At mini scale, the FM backward-search portion is effectively negligible relative to Python/subprocess startup cost.
Layer 2 — Persistent FM backend query#
Tool:
benchmarks/persistent_fm_v1.py
Measures persistent in-memory FM querying:
mmap-loaded FM index
+ persistent C++ backend
+ backward search
+ count return
This benchmark excludes:
per-query Python startup
per-query subprocess startup
manifest verification overhead
The backend process is started once and reused for all warm queries.

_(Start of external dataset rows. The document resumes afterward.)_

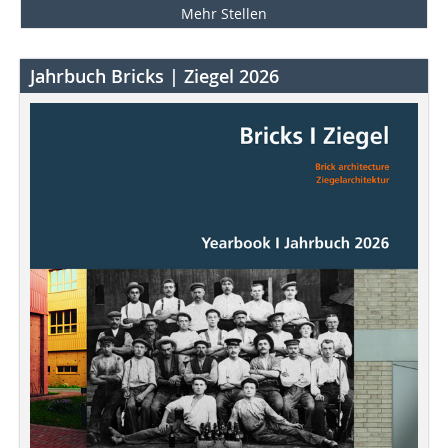
Mehr Stellen
Jahrbuch Bricks | Ziegel 2026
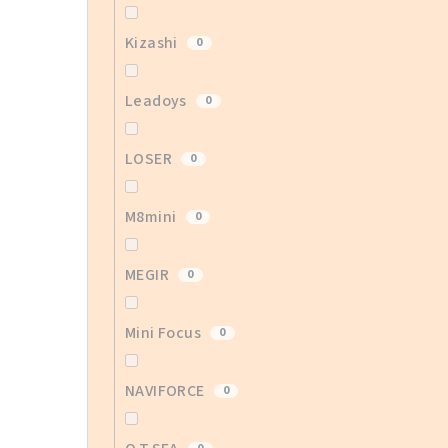
Kizashi
0
Leadoys
0
LOSER
0
M8mini
0
MEGIR
0
Mini Focus
0
NAVIFORCE
0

Current mini benchmark result:
startup: ~1.0 ms
cold: ~0.025 ms
warm p50: ~0.007 ms
warm p95: ~0.009 ms
warm p99: ~0.010 ms
Example response:
20 22 2
Interpretation:
The persistent backend measures actual FM query latency once the index is already resident in memory.
This isolates FM search cost from operational wrapper overhead.
What is NOT measured#
The current benchmark suite does not yet measure:
- cold mmap page-fault behavior after reboot
- persistent backend latency under memory pressure
- concurrent query contention
- network/HTTP overhead
- index build time
- cross-machine reproducibility
- persistent backend p99 on large corpora
- shard fan-out overhead for segmented retrieval
Hardware disclaimer#
All benchmark results are machine-local measurements.
Numbers are not portable across machines.
Reproducible benchmark methodology requires documenting:
- CPU model
- RAM size
- storage type
- OS/kernel version
- Python version
- warm vs cold page cache state
Current benchmark machine specification is not yet committed.
This is a known documentation gap.
Why cold/warm separation matters#
Cold and warm queries measure different system behavior.
Warm query: FM algorithm cost with data already resident in memory.
Cold query: process startup + mmap initialization + page loading + cache population
Reporting only warm numbers hides first-query operational cost.
GLYPH benchmarks intentionally separate these layers.
Why p50/p95/p99 matter#
Average latency alone is insufficient.
Tail latency exposes:
- scheduler jitter
- page-cache misses
- process startup variance
- GC/runtime noise
- storage stalls
Interpretation guideline:
p99 >> p50
unstable latency envelope
p99 ≈ p50
predictable behavior
Current persistent backend behavior:
p50 ≈ 0.007 ms
p99 ≈ 0.010 ms
This indicates stable warm-query behavior at mini scale.
Known gaps#
- persistent backend benchmark on HDFS 1GB
- fixed reproducible query set committed to repo
- cold-start measurements after cache drop/reboot
- documented benchmark hardware spec
- segmented retrieval benchmark methodology
- shard fan-out p95/p99
- HTTP server overhead benchmark
- concurrent query benchmark
Benchmark files#
| File | Purpose |
|---|---|
benchmarks/cold_warm_v1.py |
End-to-end verified query benchmark |
benchmarks/persistent_fm_v1.py |
Persistent in-memory FM latency benchmark |
benchmarks/bench_1gb_persistent.py |
Legacy persistent 1GB benchmark |
benchmarks/bench_hdfs_1gb.sh |
Legacy HDFS 1GB benchmark pipeline |
benchmarks/HDFS_1GB_BENCHMARK.md |
Historical 1GB benchmark notes |
Interpretation#
GLYPH is not designed as a replacement for one-off grep scans.
The architecture targets deterministic repeated exact retrieval over prepared static corpora.
The two latency layers serve different operational models:
Persistent backend (~0.007 ms warm):
long-lived resident service
repeated exact queries
mmap-resident indexes
low-latency retrieval systems
Verified wrapper (~19 ms):
integrity-first workflows
CLI tooling
fail-fast artifact verification
operational correctness boundaries
These are different engineering tradeoffs and should not be compared as equivalent latency paths.